Full text loading...
-
Research on MapReduce Heuristic Multi Table Join Algorithm Based on Binary Optimization and Pancake Parallel Strategy
- Source: Recent Patents on Engineering, Volume 17, Issue 6, Nov 2023, p. 49 - 62
-
- 01 Nov 2023
Abstract
Background: With the development of technology, the data amount has increased significantly. In data processing, the multi table query is the most frequent operation. Because the join keys cannot correspond one by one, there will be much redundant data transmission, resulting in a waste of network bandwidth. Objective: In order to solve the problems of network overhead and low efficiency, this paper proposes a heuristic multi table join optimization method. By sharing information, the unconnected tuples are eliminated so as to reduce the amount of data transmitting. This shortens response time and improves execution performance.
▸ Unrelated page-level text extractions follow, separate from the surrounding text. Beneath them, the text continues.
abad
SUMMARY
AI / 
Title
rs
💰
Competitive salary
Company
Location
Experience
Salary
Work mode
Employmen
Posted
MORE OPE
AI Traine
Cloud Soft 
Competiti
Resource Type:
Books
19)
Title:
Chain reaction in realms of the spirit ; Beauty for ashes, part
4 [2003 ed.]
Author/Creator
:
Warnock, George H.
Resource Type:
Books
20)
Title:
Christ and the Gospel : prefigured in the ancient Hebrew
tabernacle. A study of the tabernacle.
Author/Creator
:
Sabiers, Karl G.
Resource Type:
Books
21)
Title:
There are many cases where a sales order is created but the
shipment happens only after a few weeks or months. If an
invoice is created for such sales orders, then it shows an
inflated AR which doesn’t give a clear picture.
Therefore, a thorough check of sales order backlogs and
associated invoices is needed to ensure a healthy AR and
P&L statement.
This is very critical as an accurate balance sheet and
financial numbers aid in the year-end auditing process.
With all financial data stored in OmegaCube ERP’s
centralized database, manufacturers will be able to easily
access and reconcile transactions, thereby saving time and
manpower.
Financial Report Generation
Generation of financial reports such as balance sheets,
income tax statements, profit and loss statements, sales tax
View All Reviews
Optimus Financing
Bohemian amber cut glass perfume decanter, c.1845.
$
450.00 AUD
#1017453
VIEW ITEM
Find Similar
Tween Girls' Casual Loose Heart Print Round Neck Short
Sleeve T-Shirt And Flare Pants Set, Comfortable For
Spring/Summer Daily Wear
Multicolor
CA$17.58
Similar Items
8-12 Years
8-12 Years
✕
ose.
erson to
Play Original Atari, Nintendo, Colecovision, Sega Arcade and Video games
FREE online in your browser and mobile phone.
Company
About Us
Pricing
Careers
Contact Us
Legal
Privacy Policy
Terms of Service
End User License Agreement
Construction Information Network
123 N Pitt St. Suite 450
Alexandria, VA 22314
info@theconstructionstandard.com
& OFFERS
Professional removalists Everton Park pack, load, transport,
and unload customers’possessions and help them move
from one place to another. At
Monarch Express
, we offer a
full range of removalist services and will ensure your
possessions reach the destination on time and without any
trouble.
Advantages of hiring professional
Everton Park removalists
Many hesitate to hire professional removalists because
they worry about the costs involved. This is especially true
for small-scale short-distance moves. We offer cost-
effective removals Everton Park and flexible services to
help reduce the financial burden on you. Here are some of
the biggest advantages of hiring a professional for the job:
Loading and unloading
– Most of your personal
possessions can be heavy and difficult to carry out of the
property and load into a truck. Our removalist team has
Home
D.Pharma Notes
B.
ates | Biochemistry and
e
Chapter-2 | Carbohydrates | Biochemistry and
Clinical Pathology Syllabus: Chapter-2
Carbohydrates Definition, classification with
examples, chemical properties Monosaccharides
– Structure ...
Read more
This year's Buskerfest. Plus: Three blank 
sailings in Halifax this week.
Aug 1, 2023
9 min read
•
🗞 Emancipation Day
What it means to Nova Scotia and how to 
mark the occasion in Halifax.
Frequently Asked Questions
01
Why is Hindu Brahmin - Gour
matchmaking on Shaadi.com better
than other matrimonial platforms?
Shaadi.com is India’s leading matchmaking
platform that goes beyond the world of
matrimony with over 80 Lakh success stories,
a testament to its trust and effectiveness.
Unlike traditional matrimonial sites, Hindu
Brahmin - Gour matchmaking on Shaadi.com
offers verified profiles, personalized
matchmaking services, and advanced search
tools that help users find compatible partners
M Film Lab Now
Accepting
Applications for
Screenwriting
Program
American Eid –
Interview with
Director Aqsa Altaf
Methods: Firstly, the join key information of one table is compressed by the algorithm to make the filtered information for sharing. Then, the concurrent execution is controlled according to the pancake parallel strategy. Finally, the selection strategy of multi table join order is proposed. Results/Discussion: The experiments show that the proposed algorithm can filter a large amount of useless data and improve query efficiency. At the same time, the proposed algorithm reduces a lot of network overhead, improves the algorithm performance, and better solves the problem of low efficiency of multi table join. Conclusion: This paper introduces the heuristic strategy to optimize the algorithm, so that it can perform the join tasks in parallel, which further improves the performance of multi table join. The algorithm creatively combines heuristic data filtering, which greatly improves the quality of data processing. The algorithm is worth popularizing and applying.